_PROBLEM DETAILS_.
Comb the records below for the string "Login" and copy each line where it turns up.

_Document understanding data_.
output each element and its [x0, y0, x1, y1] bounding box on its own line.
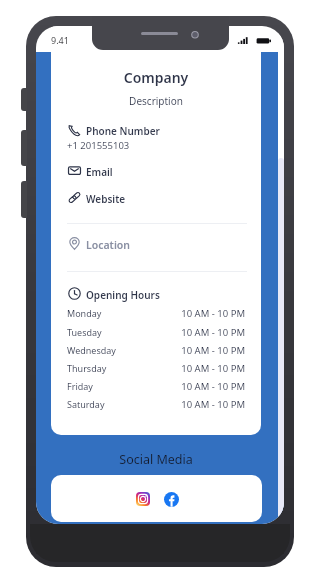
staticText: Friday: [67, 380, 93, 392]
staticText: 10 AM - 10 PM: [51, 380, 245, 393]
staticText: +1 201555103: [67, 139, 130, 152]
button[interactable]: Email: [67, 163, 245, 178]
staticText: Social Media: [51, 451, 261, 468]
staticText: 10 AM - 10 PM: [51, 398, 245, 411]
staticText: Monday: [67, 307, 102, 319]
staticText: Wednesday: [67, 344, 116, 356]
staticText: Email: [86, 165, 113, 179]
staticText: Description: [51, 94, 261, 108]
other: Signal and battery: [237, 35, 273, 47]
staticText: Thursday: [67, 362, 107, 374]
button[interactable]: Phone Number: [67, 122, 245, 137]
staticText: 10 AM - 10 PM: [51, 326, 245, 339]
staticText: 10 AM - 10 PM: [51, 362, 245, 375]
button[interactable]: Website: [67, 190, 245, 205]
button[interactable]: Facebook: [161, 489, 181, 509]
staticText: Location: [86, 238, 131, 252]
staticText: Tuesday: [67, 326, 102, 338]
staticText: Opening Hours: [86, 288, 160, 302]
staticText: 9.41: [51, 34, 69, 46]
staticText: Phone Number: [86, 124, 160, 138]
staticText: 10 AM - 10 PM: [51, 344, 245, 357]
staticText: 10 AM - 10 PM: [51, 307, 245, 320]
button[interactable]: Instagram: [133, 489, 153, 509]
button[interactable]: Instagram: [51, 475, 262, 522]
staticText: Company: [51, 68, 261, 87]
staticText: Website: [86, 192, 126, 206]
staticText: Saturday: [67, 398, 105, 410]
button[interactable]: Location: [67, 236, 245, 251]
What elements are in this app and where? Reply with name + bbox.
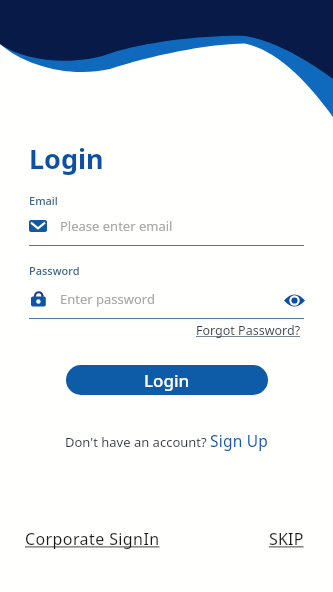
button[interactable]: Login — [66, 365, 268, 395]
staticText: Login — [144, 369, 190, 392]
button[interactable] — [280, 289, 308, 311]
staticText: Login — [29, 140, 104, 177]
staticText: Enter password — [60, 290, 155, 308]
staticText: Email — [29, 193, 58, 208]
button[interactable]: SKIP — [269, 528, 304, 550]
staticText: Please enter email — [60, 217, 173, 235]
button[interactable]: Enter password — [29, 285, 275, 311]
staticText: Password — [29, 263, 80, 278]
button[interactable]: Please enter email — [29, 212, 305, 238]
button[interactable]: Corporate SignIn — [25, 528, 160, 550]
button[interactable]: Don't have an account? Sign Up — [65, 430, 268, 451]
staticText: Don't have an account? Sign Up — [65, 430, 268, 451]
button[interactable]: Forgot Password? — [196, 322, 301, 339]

_RESULT_.
button[interactable]: Login — [66, 365, 268, 395]
staticText: Login — [144, 369, 190, 392]
staticText: Login — [29, 140, 104, 177]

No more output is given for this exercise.